### Exercise brief:
Your answer must hold only the lines below from the line containing "necesaria una baja de" through the line containing "Толкование имени Дарья", each reproduced exactly.

### Data for processing:
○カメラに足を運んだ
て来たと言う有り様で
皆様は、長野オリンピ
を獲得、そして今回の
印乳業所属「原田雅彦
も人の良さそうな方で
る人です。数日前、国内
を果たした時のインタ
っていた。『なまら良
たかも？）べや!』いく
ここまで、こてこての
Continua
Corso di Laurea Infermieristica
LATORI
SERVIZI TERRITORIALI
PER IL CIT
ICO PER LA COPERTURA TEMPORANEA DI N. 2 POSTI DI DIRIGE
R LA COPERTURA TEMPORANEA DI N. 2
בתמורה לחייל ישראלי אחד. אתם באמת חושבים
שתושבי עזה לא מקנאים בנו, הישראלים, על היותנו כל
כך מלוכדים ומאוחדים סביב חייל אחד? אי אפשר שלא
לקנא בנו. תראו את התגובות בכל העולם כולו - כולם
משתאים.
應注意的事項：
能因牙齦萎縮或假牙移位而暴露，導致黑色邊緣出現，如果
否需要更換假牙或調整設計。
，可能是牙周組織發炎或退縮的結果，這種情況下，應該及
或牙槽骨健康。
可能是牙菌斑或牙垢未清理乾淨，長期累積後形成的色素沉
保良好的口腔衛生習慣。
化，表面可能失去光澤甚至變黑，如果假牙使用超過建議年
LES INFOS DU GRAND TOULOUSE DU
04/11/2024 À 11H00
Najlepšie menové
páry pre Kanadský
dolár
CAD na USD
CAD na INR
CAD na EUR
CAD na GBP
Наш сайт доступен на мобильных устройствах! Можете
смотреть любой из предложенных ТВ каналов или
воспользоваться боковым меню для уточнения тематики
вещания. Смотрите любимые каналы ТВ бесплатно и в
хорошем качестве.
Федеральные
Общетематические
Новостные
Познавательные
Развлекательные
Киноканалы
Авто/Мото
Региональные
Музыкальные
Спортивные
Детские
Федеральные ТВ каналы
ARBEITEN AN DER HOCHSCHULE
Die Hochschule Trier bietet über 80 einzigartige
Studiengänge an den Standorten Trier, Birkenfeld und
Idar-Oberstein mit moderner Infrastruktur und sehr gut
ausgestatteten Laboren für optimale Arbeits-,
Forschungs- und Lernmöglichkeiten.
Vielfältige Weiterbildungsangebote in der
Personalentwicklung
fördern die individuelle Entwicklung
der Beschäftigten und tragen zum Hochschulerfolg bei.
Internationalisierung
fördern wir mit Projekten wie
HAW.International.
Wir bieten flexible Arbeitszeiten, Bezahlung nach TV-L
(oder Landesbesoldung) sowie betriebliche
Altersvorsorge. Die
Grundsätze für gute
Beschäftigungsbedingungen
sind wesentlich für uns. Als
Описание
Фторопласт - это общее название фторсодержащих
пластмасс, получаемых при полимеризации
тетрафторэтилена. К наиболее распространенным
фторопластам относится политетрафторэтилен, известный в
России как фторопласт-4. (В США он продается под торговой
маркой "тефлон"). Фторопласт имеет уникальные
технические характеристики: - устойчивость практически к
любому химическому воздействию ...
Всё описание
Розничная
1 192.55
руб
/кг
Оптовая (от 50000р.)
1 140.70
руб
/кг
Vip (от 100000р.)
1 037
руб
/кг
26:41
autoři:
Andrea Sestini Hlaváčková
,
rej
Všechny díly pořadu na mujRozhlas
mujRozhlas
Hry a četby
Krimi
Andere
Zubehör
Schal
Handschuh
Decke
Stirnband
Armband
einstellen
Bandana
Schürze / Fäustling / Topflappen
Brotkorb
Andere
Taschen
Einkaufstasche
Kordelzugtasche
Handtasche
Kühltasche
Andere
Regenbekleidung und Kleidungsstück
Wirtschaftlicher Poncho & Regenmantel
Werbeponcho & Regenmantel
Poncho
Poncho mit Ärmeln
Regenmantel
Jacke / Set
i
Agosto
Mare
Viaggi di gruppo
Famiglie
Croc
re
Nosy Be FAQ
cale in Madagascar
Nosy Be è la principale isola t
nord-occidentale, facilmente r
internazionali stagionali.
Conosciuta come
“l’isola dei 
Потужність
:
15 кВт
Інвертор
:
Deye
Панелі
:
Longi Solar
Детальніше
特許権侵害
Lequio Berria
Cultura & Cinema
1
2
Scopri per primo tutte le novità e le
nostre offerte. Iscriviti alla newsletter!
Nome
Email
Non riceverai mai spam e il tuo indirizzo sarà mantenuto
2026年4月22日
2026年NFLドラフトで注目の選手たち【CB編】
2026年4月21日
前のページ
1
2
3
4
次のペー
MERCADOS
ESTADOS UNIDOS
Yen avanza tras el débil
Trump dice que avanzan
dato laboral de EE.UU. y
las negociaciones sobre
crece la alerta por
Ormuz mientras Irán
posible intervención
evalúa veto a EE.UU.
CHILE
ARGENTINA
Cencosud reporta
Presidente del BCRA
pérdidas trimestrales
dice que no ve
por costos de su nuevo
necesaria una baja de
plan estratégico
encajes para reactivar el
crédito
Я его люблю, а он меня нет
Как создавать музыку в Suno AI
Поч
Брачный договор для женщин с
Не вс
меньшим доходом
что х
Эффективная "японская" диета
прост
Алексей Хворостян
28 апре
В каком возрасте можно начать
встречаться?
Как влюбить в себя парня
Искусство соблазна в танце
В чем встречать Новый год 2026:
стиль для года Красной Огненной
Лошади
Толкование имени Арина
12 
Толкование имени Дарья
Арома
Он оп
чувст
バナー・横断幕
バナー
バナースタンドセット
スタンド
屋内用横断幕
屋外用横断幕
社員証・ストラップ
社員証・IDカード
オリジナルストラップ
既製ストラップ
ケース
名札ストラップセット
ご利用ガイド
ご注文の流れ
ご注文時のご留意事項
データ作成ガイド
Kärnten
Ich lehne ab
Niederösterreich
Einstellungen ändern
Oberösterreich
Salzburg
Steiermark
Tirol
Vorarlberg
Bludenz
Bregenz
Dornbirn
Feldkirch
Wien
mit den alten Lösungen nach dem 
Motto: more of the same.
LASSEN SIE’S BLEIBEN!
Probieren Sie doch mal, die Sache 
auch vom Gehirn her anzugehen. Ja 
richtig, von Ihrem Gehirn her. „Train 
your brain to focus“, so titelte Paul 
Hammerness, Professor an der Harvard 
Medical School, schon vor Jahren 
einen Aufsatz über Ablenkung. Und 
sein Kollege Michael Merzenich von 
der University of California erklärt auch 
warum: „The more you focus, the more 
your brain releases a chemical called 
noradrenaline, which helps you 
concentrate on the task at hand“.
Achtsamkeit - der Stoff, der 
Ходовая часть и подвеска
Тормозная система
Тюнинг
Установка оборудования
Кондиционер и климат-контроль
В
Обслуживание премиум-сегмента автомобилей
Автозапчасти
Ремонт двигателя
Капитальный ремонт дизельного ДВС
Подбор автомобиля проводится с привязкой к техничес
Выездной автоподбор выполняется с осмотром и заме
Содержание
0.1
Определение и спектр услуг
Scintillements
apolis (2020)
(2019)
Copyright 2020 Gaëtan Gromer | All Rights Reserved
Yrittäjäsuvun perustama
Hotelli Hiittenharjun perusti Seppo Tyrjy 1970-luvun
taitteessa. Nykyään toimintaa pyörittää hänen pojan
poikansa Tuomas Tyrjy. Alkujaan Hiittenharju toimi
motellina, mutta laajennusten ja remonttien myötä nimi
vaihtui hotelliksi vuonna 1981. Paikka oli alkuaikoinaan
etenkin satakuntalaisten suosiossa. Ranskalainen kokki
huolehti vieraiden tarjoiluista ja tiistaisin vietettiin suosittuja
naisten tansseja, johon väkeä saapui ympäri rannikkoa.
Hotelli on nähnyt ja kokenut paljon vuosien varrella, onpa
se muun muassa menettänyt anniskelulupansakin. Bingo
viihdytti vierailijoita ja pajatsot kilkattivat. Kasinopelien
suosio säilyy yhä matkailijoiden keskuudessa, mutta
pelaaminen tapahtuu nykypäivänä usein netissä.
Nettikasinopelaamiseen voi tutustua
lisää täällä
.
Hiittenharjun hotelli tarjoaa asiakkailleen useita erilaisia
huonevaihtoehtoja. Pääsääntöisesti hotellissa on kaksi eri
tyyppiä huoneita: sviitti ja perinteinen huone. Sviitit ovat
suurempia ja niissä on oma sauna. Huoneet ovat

### Solution for this task:
necesaria una baja de
plan estratégico
encajes para reactivar el
crédito
Я его люблю, а он меня нет
Как создавать музыку в Suno AI
Поч
Брачный договор для женщин с
Не вс
меньшим доходом
что х
Эффективная "японская" диета
прост
Алексей Хворостян
28 апре
В каком возрасте можно начать
встречаться?
Как влюбить в себя парня
Искусство соблазна в танце
В чем встречать Новый год 2026:
стиль для года Красной Огненной
Лошади
Толкование имени Арина
12 
Толкование имени Дарья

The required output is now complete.